Akademik ve idari kadrolar el ele vererek üniversitelerde örgütlülüğümüzü artırmalıyız
Eğitim-Bir-Sen ve Memur-Sen Genel Başkanı Ali Yalçın, toplu sözleşme hakkının mimarı olan konfederasyon ve sendika olarak 4. Dönem Toplu Sözleşme’yle kazanım sayısı anlamında yeni bir rekora, maaş ve ücretlerdeki artış yönüyle de bütçe gerçeklerinin, orta vadeye ilişkin öngörülerin üstünde rakam ve oranlara imza attıklarını ifade ederek, “Başarı skalası başarısızlık olanlardan, sendikal sözlüklerinde kazanım kavramı yer almayanlardan 258 kazanımı anlamalarını beklemiyoruz.
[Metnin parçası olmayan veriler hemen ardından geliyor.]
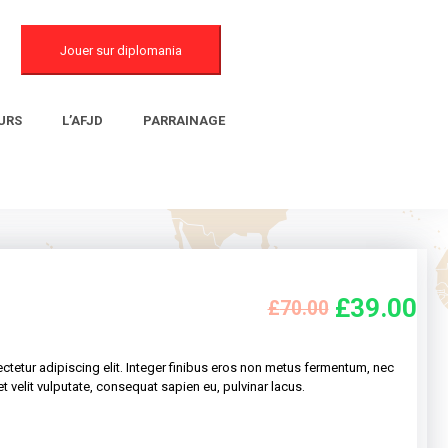
Jouer sur diplomania
URS
L’AFJD
PARRAINAGE
£
39.00
£
70.00
tetur adipiscing elit. Integer finibus eros non metus fermentum, nec
velit vulputate, consequat sapien eu, pulvinar lacus.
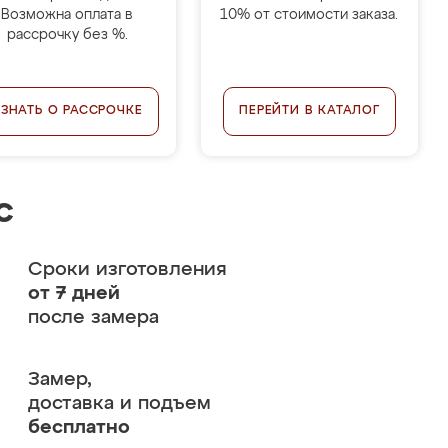
Возможна оплата в
10% от стоимости заказа.
рассрочку без %.
УЗНАТЬ О РАССРОЧКЕ
ПЕРЕЙТИ В КАТАЛОГ
с
Сроки изготовления
от 7 дней
после замера
Замер,
доставка и подъем
бесплатно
Kazandıklarımızı, ürettiklerimizi, terimizi, emeğimizi değersizleştirip kirletmelerine, zihinleri bulandırmalarına izin vermeyiz” dedi.
Eğitim-Bir-Sen 9. Üniversite Teşkilatları Türkiye Buluşması’nın açılışında konuşan Ali Yalçın, başta toplu sözleşme olmak üzere, gündeme ilişkin değerlendirmelerde bulundu.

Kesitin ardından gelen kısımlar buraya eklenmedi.